5. What are the major advantages of a PHSP for a small business?
Some of the major advantages of a PHSP include:
- Tax Effective – Make your Health and Dental Expenses 100% deductible by your business and tax free to the employee to reduce your taxes
- Broader Coverage – Get a comprehensive range of coverage that is often excluded by traditional benefits plans
- 100% Reimbursement – 100% of eligible benefits claims are reimbursed up to the limit you set
- Works with Other Plans – Deduct any eligible expenses not covered by a spouse’s plan or submit premiums from insured plans to your PHSP to make them deductible and reduce taxes
- Greater Flexibility – You can allocate your benefit dollars to where you need them most. Each employee uses the particular benefit that is needed not the insurance company.
- Simple. Benefit plans have become increasingly complex. A PHSP is an easy way to manage your Health and Dental costs.

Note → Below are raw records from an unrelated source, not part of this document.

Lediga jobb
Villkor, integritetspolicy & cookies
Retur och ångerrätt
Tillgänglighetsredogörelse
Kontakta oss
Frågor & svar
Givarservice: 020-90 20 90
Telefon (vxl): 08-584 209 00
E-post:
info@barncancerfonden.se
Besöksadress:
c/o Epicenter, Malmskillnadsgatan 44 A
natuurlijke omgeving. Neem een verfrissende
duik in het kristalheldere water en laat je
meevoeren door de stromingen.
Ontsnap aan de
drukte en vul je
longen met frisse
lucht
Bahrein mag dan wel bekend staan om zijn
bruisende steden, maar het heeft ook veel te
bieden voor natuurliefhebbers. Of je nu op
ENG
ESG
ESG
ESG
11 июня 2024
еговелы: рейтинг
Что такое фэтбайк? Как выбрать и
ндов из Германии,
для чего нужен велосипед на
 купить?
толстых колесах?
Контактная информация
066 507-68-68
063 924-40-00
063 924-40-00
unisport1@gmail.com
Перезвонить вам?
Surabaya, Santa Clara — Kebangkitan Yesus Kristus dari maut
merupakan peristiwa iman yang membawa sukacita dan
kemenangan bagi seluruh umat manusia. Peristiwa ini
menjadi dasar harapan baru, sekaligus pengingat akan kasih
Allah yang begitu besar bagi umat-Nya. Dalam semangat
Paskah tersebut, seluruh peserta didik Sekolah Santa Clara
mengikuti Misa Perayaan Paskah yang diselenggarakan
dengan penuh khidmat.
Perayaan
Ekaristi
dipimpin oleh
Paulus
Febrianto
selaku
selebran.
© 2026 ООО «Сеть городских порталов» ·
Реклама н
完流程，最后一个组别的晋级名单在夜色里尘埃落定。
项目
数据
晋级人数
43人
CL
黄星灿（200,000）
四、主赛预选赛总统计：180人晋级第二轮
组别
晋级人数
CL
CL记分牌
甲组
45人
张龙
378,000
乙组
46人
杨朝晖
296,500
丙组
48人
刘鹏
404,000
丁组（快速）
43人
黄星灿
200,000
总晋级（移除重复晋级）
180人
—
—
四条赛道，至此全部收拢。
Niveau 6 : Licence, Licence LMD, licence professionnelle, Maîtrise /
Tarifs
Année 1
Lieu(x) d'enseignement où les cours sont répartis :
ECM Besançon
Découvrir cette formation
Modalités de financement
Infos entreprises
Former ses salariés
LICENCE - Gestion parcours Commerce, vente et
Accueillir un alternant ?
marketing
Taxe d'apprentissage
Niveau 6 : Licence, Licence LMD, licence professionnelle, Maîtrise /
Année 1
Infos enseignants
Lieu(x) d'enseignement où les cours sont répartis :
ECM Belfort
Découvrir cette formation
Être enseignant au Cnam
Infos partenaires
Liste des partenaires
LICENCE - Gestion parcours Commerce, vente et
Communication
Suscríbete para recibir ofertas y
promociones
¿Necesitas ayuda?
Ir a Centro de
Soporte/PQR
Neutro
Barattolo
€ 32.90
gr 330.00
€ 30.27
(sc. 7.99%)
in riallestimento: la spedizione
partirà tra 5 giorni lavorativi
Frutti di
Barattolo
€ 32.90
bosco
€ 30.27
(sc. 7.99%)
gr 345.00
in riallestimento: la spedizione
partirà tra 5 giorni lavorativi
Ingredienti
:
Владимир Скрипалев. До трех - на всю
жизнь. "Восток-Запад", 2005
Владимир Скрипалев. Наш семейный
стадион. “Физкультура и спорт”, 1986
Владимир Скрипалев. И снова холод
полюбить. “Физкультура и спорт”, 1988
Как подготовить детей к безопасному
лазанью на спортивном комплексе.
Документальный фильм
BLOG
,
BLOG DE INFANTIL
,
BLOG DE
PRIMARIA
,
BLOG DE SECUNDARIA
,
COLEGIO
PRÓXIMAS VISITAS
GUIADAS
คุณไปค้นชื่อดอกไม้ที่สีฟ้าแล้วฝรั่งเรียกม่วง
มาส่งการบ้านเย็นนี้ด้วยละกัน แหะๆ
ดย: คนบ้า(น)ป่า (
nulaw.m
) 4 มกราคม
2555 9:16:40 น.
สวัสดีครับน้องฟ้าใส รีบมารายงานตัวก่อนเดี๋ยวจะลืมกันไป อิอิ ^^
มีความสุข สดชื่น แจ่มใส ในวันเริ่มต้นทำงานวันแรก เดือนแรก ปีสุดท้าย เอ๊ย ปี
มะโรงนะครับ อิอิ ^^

Pay for only what you use.
6. What are the advantages of a PHSP over covering my health expenses “out of pocket”?
By establishing a PHSP, you are able to deduct your Health and Dental costs as a business expense in a similar fashion to phone, office supplies, or parking expenses. This will save you a significant amount of money by making your health and dental expenses 100% tax deductible through your business. Families typically spend between $1,500-$3,000 on Health and Dental per year. For an individual with a 30% marginal tax rate this would mean a savings of $450-$900 per year versus compared to using post-tax dollars. Your savings will depend on the many factors that make up your marginal tax rate, how much you spend in a year and your tax rate. Ask your tax advisor about a PHSP.

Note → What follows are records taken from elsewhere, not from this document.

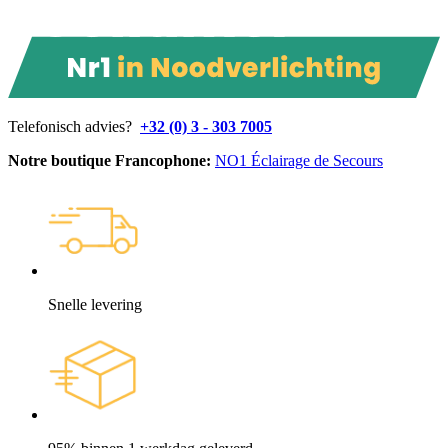
Telefonisch advies?
+32 (0) 3 - 303 7005
Notre boutique Francophone:
NO1 Éclairage de Secours
Snelle levering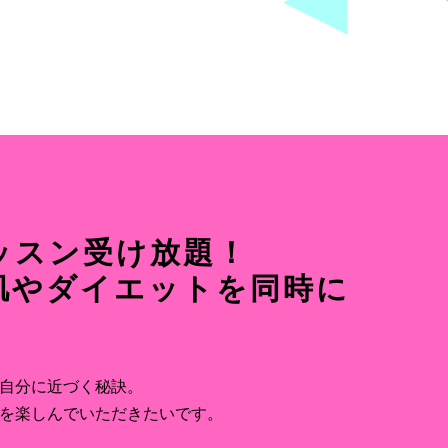
ッスン受け放題！
肌やダイエットを同時に
自分に近づく秘訣。
を楽しんでいただきたいです。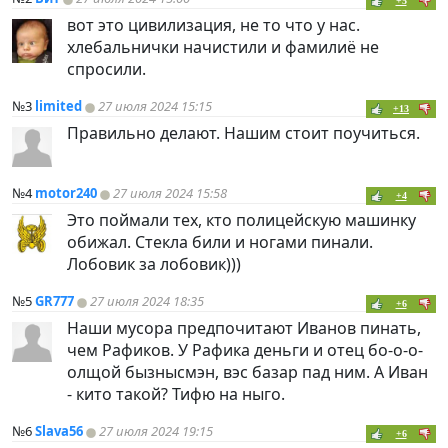
+5
вот это цивилизация, не то что у нас.
хлебальнички начистили и фамилиё не
спросили.
№3
limited
27 июля 2024 15:15
+13
Правильно делают. Нашим стоит поучиться.
№4
motor240
27 июля 2024 15:58
+4
Это поймали тех, кто полицейскую машинку
обижал. Стекла били и ногами пинали.
Лобовик за лобовик)))
№5
GR777
27 июля 2024 18:35
+6
Наши мусора предпочитают Иванов пинать,
чем Рафиков. У Рафика деньги и отец бо-о-о-
олщой бызнысмэн, вэс базар пад ним. А Иван
- кито такой? Тифю на ныго.
№6
Slava56
27 июля 2024 19:15
+6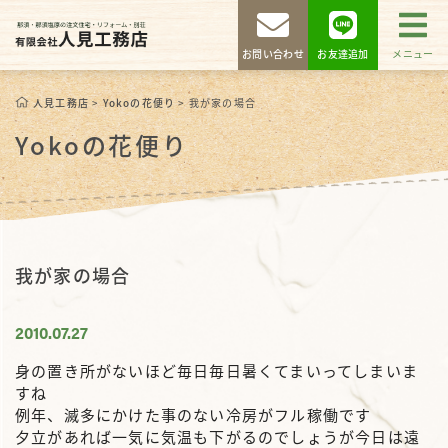
お問い合わせ
お友達追加
メニュー
人見工務店
>
Yokoの花便り
>
我が家の場合
Yokoの花便り
我が家の場合
2010.07.27
身の置き所がないほど毎日毎日暑くてまいってしまいま
すね
例年、滅多にかけた事のない冷房がフル稼働です
夕立があれば一気に気温も下がるのでしょうが今日は遠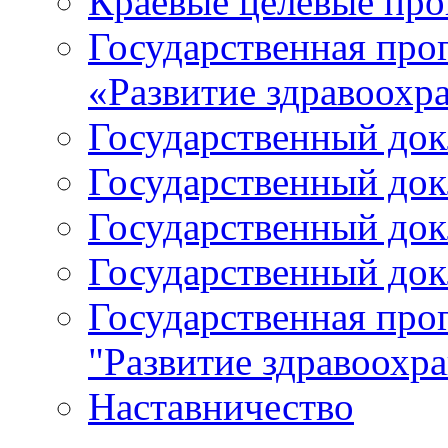
Краевые целевые пр
Государственная про
«Развитие здравоохр
Государственный докл
Государственный докл
Государственный докл
Государственный докл
Государственная про
"Развитие здравоохр
Наставничество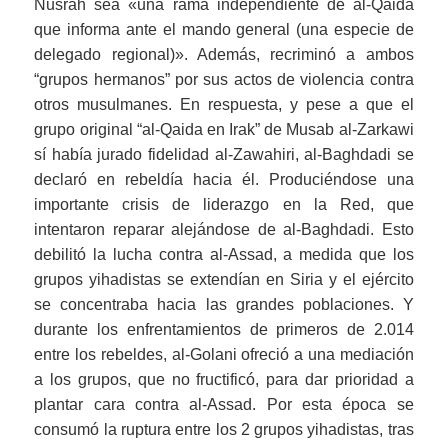
Nusrah sea «una rama independiente de al-Qaida
que informa ante el mando general (una especie de
delegado regional)». Además, recriminó a ambos
“grupos hermanos” por sus actos de violencia contra
otros musulmanes. En respuesta, y pese a que el
grupo original “al-Qaida en Irak”
de Musab al-Zarkawi
sí había jurado fidelidad al-Zawahiri, al-Baghdadi se
declaró en rebeldía hacia él. Produciéndose una
importante crisis de liderazgo en la Red, que
intentaron reparar alejándose de al-Baghdadi. Esto
debilitó la lucha contra al-Assad, a medida que los
grupos yihadistas se extendían en Siria y el ejército
se concentraba hacia las grandes poblaciones. Y
durante los enfrentamientos de primeros de 2.014
entre los rebeldes, al-Golani ofreció a una mediación
a los grupos, que no fructificó, para dar prioridad a
plantar cara contra al-Assad. Por esta época se
consumó la ruptura entre los 2 grupos yihadistas, tras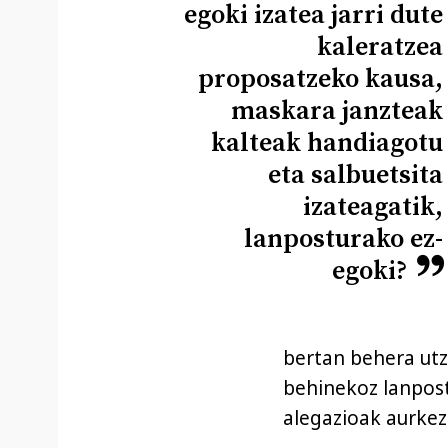
egoki izatea jarri dute
kaleratzea
proposatzeko kausa,
maskara janzteak
kalteak handiagotu
eta salbuetsita
izateagatik,
lanposturako ez-
egoki?
bertan behera utz
behinekoz lanpost
alegazioak aurkez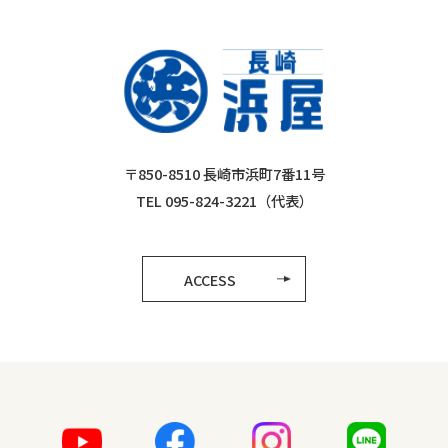
〒850-8510 長崎市浜町7番11号
TEL 095-824-3221（代表）
ACCESS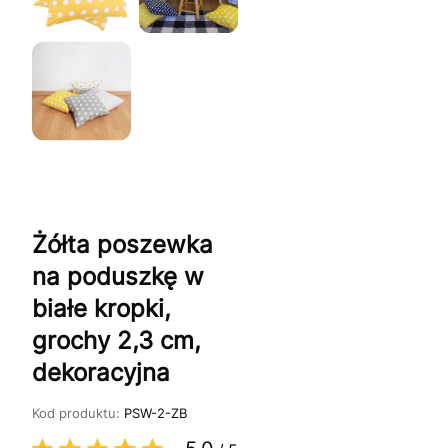
Żółta poszewka
na poduszkę w
białe kropki,
grochy 2,3 cm,
dekoracyjna
Kod produktu:
PSW-2-ZB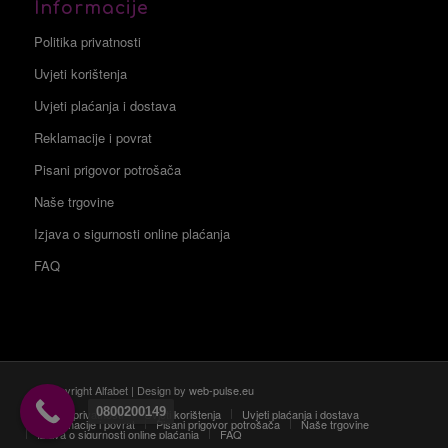
Informacije
Politika privatnosti
Uvjeti korištenja
Uvjeti plaćanja i dostava
Reklamacije i povrat
Pisani prigovor potrošača
Naše trgovine
Izjava o sigurnosti online plaćanja
FAQ
© Copyright Alfabet | Design by
web-pulse.eu
0800200149
Politika privatnosti
Uvjeti korištenja
Uvjeti plaćanja i dostava
Reklamacije i povrat
Pisani prigovor potrošača
Naše trgovine
Izjava o sigurnosti online plaćanja
FAQ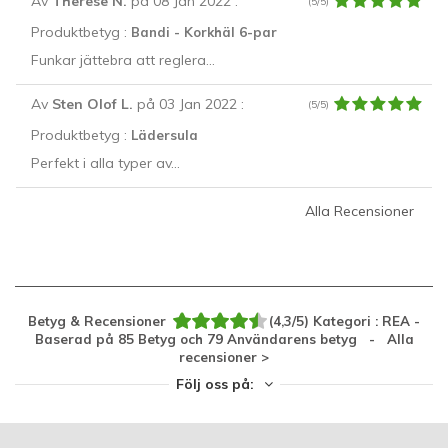
Av
Therese N.
på 08 Jan 2022
:
(5/5)
Produktbetyg :
Bandi - Korkhäl 6-par
Funkar jättebra att reglera...
Av
Sten Olof L.
på 03 Jan 2022
:
(5/5)
Produktbetyg :
Lädersula
Perfekt i alla typer av...
Alla Recensioner
Betyg & Recensioner
(
4,3
/
5
)
Kategori :
REA
-
Baserad på
85
Betyg och
79
Användarens betyg
- Alla
recensioner
>
Följ oss på: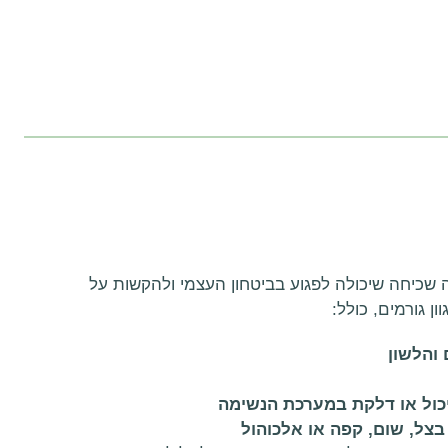
ה שכיחה שיכולה לפגוע בביטחון העצמי ולהקשות על
 גורמים, כולל:
 והלשון
עיכול או דלקת במערכת הנשימה
בצל, שום, קפה או אלכוהול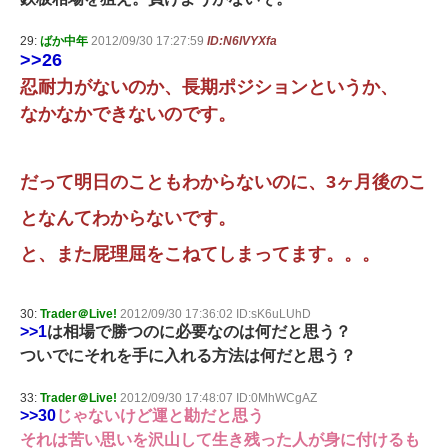
29:
ばか中年
2012/09/30 17:27:59
ID:N6lVYXfa
>>26
忍耐力がないのか、長期ポジションというか、
なかなかできないのです。
だって明日のこともわからないのに、3ヶ月後のこ
となんてわからないです。
と、また屁理屈をこねてしまってます。。。
30:
Trader＠Live!
2012/09/30 17:36:02 ID:sK6uLUhD
>>1
は相場で勝つのに必要なのは何だと思う？
ついでにそれを手に入れる方法は何だと思う？
33:
Trader＠Live!
2012/09/30 17:48:07 ID:0MhWCgAZ
>>30
じゃないけど運と勘だと思う
それは苦い思いを沢山して生き残った人が身に付けるも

7. Our family has coverage under a traditional benefits plan. Is a PHSP still useful for me?
Yes. You can use your PHSP as a “top-up” plan. Any eligible Health & Dental expenses not covered by your traditional benefits plan are eligible for claiming under your PHSP. For example, if your spouse has an employer sponsored benefits plan, submit any non-reimbursed amounts from that plan as eligible expenses for your PHSP. Simply submit the original Explanation of Benefits statement received from your other plan in place of the original receipt to Nucare. Insured premiums from other benefit plans such as travel medical insurance, health or dental benefit premiums, and catastrophic insurance are also eligible for reimbursement through a PHSP. By establishing a PHSP, in combination with an insured plan you can make these costs 100% tax deductible as a business expense and save money.
8. Can a PHSP be set up for my employees to help them save money while still providing comprehensive coverage?
Absolutely! You can easily provide your employees with a PHSP having a pre-set spending amount for the various classes of employees, from a few hundred to several thousand dollars per year. The amount is your choice. Like traditional benefits plans from insurance companies, all payments from a PHSP are tax-free. However, unlike a bonus or pay increase, a PHSP reimbursement payment to the employees is not deemed as a taxable benefit to the employees. This can save your employees significant dollars compared to providing them with additional earnings (in after tax dollars) to cover their benefits. A PHSP provides employees the ultimate flexibility, broad coverage and optimizes benefit dollars. While for employers it is a simple way to provide employee benefits and have cost certainty on your benefits plan. A PHSP is a great way to attract and retain employees!